Victoria leaned across the card table toward her daughter, forcing their eyes to meet. “And you, my girl, what would you do in my place, if you were queen? Would you let criminals frighten you into hiding? Would you let your own men, who claim to care for your security, worry you to death with their warnings and bully you into staying away from your subjects?”

Brown got a sinking feeling in his gut. Something was going on between these two—mother and daughter—and there was no way he was going to insert himself.

“What I would do,” Louise began, her eyes flashing with anger, body rigid in her seat, “and what you should do are two different—”

“Are they?” Victoria cut her off. “Are we really that different, Louise Caroline Alberta? You who brazenly refused to listen to your parents, your governesses, or anyone else who stood in the way of your pursuit of whatever whim struck you. You who still ignore your duties as a princess to pursue your private passions?”

A hidden message passed through the air, one Brown could not hope to interpret. Arthur and Beatrice exchanged glances, looking no less confused than he was.

Victoria continued. “Tell me, Louise, were you in my position—would you take orders from these men?”

Louise hesitated, glancing at Brown with an apologetic look. “No,” she whispered. “I suppose not.”

“Speak up, girl.”

“No!” Louise shouted, grit in her voice that made him think of ground glass. “No, Mama, I would not. I would go out to my people and let them see I was not afraid.”

There was an eruption of objections from Arthur and, remarkably, from meek little Beatrice. But Brown knew the damage had been done.

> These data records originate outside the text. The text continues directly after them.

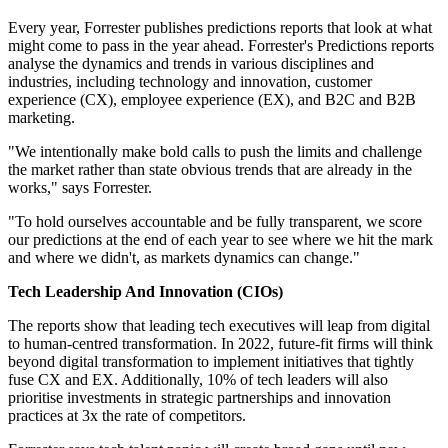
Every year, Forrester publishes predictions reports that look at what
might come to pass in the year ahead. Forrester's Predictions reports
analyse the dynamics and trends in various disciplines and
industries, including technology and innovation, customer
experience (CX), employee experience (EX), and B2C and B2B
marketing.
"We intentionally make bold calls to push the limits and challenge
the market rather than state obvious trends that are already in the
works," says Forrester.
"To hold ourselves accountable and be fully transparent, we score
our predictions at the end of each year to see where we hit the mark
and where we didn't, as markets dynamics can change."
Tech Leadership And Innovation (CIOs)
The reports show that leading tech executives will leap from digital
to human-centred transformation. In 2022, future-fit firms will think
beyond digital transformation to implement initiatives that tightly
fuse CX and EX. Additionally, 10% of tech leaders will also
prioritise investments in strategic partnerships and innovation
practices at 3x the rate of competitors.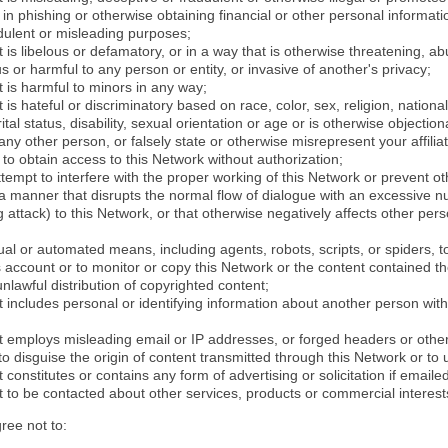
in phishing or otherwise obtaining financial or other personal informati
dulent or misleading purposes;
 is libelous or defamatory, or in a way that is otherwise threatening, abu
s or harmful to any person or entity, or invasive of another's privacy;
 is harmful to minors in any way;
 is hateful or discriminatory based on race, color, sex, religion, nationali
ital status, disability, sexual orientation or age or is otherwise objection
ny other person, or falsely state or otherwise misrepresent your affilia
r to obtain access to this Network without authorization;
attempt to interfere with the proper working of this Network or prevent o
n a manner that disrupts the normal flow of dialogue with an excessive 
attack) to this Network, or that otherwise negatively affects other perso
al or automated means, including agents, robots, scripts, or spiders, t
account or to monitor or copy this Network or the content contained th
 unlawful distribution of copyrighted content;
 includes personal or identifying information about another person with
t employs misleading email or IP addresses, or forged headers or oth
r to disguise the origin of content transmitted through this Network or to
 constitutes or contains any form of advertising or solicitation if email
 to be contacted about other services, products or commercial interest
gree not to: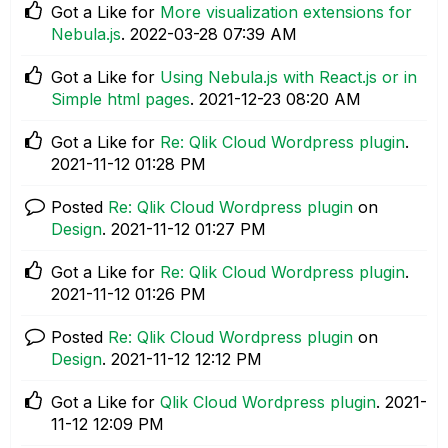
Got a Like for
More visualization extensions for
Nebula.js
.
‎2022-03-28
07:39 AM
Got a Like for
Using Nebula.js with React.js or in
Simple html pages
.
‎2021-12-23
08:20 AM
Got a Like for
Re: Qlik Cloud Wordpress plugin
.
‎2021-11-12
01:28 PM
Posted
Re: Qlik Cloud Wordpress plugin
on
Design
.
‎2021-11-12
01:27 PM
Got a Like for
Re: Qlik Cloud Wordpress plugin
.
‎2021-11-12
01:26 PM
Posted
Re: Qlik Cloud Wordpress plugin
on
Design
.
‎2021-11-12
12:12 PM
Got a Like for
Qlik Cloud Wordpress plugin
.
‎2021-
11-12
12:09 PM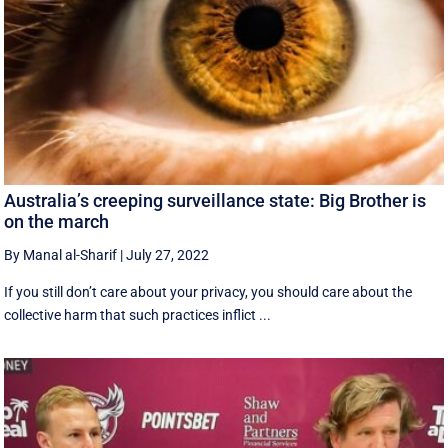
Australia’s creeping surveillance state: Big Brother is
on the march
By Manal al-Sharif
|
July 27, 2022
If you still don’t care about your privacy, you should care about the
collective harm that such practices inflict ...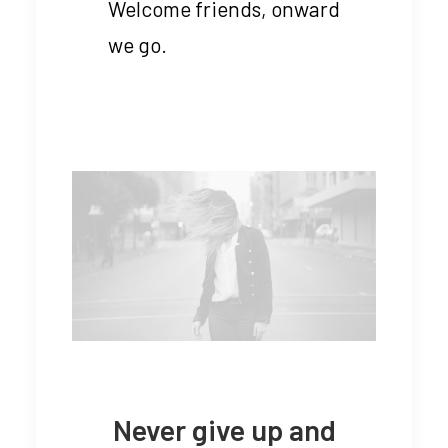
Welcome friends, onward
we go.
Never give up and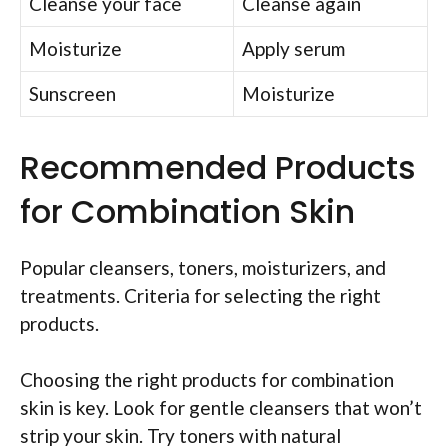
Cleanse your face
Cleanse again
Moisturize
Apply serum
Sunscreen
Moisturize
Recommended Products
for Combination Skin
Popular cleansers, toners, moisturizers, and
treatments. Criteria for selecting the right
products.
Choosing the right products for combination
skin is key. Look for gentle cleansers that won’t
strip your skin. Try toners with natural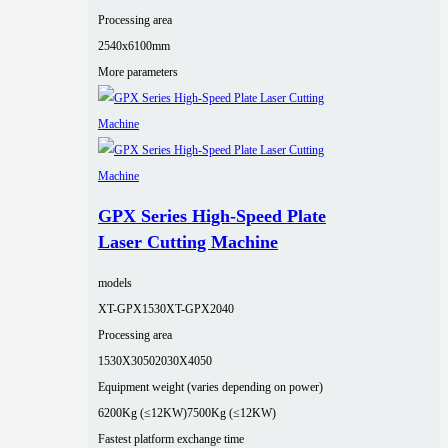
Processing area
2540x6100mm
More parameters
GPX Series High-Speed Plate
Laser Cutting Machine
models
XT-GPX1530
XT-GPX2040
Processing area
1530X3050
2030X4050
Equipment weight (varies depending on power)
6200Kg (≤12KW)
7500Kg (≤12KW)
Fastest platform exchange time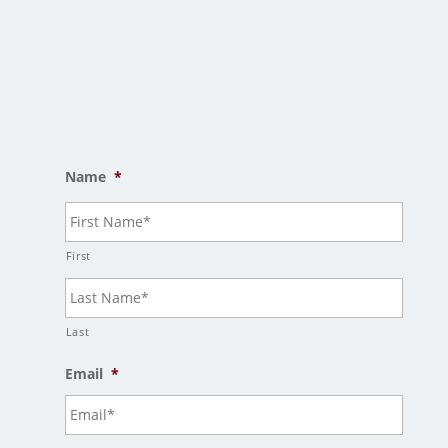
Salem, OR 97305
Mailing Address
PO Box 7397
Salem, OR 97303
Name
*
First
Last
Email
*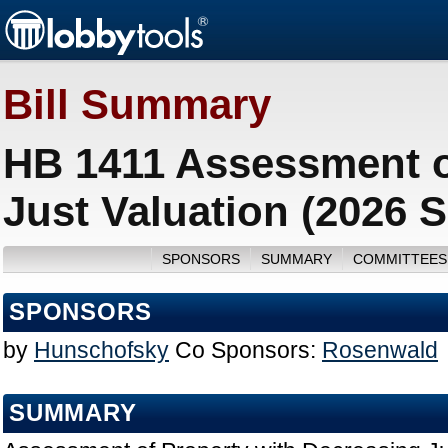
Bill Summary
HB 1411 Assessment o
Just Valuation (2026 
SPONSORS
SUMMARY
COMMITTEES
SPONSORS
by
Hunschofsky
Co Sponsors:
Rosenwald
SUMMARY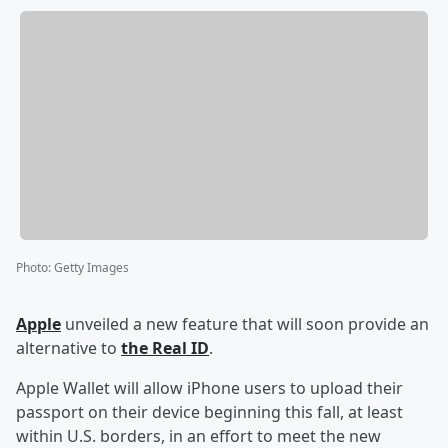
Photo
:
Getty Images
Apple
unveiled a new feature that will soon provide an
alternative to
the Real ID
.
Apple Wallet will allow iPhone users to upload their
passport on their device beginning this fall, at least
within U.S. borders, in an effort to meet the new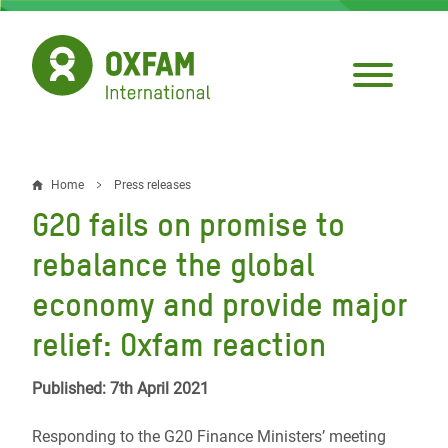
Skip
to
main
content
Home
Press releases
Breadcrumb
G20 fails on promise to
rebalance the global
economy and provide major
relief: Oxfam reaction
Published: 7th April 2021
Responding to the G20 Finance Ministers’ meeting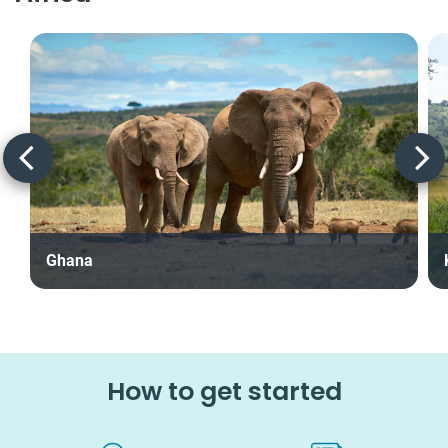
Ghana
How to get started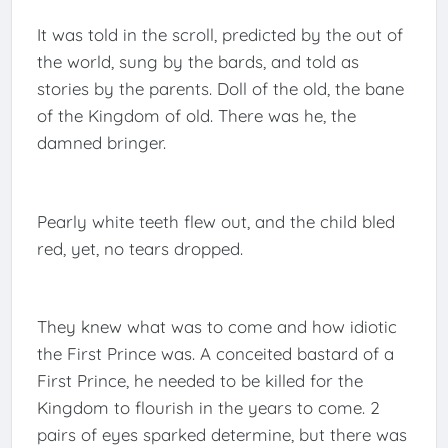
It was told in the scroll, predicted by the out of
the world, sung by the bards, and told as
stories by the parents. Doll of the old, the bane
of the Kingdom of old. There was he, the
damned bringer.
Pearly white teeth flew out, and the child bled
red, yet, no tears dropped.
They knew what was to come and how idiotic
the First Prince was. A conceited bastard of a
First Prince, he needed to be killed for the
Kingdom to flourish in the years to come. 2
pairs of eyes sparked determine, but there was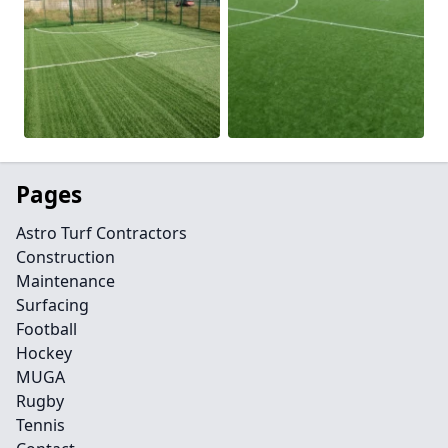
Pages
Astro Turf Contractors
Construction
Maintenance
Surfacing
Football
Hockey
MUGA
Rugby
Tennis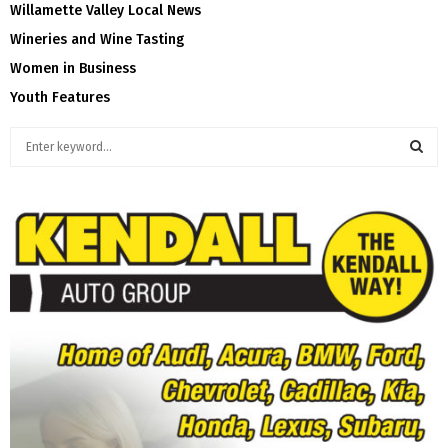
Willamette Valley Local News
Wineries and Wine Tasting
Women in Business
Youth Features
S
e
a
S
r
c
E
h
f
A
o
r
R
:
C
H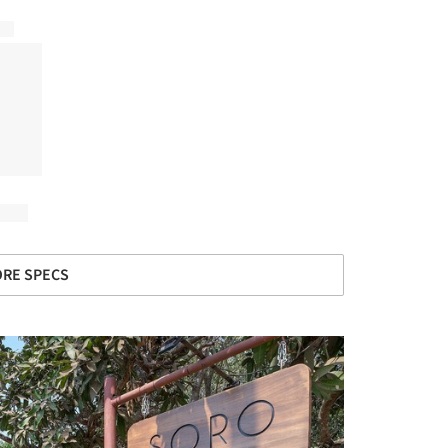
RE SPECS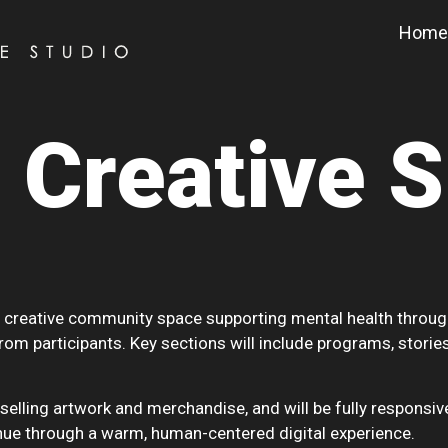
Home
 Creative 
 creative community space supporting mental health through ar
rom participants. Key sections will include programs, stories
lling artwork and merchandise, and will be fully responsive
ue through a warm, human-centered digital experience.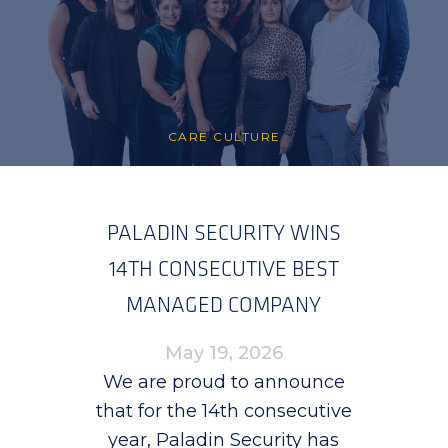
CARE CULTURE
PALADIN SECURITY WINS
14TH CONSECUTIVE BEST
MANAGED COMPANY
AWARD
May 19, 2026
We are proud to announce
that for the 14th consecutive
year, Paladin Security has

He shook his head at Louise, but rather than turn away she rose to stand in front of him.

“The note’s from Mr. Byrne, isn’t it?” she said. “He’s found out something more.”

“Aye, and you should be ashamed of yourself, encouraging her like that.”

“Should I?” She looked toward her mother, busy fending off objections from her other two children. She was a small woman, plump in her later years. But what Brown saw now was a woman whose course had always been set, whose will was iron and destiny had never been determined by any of the men in her life. Not even by him.

“I think she’s already made up her mind, Mr. Brown,” Louise said. “Nothing you or I can say will change it. You know that as well as I.”

He closed his eyes. “Then God help us come Accession Day.”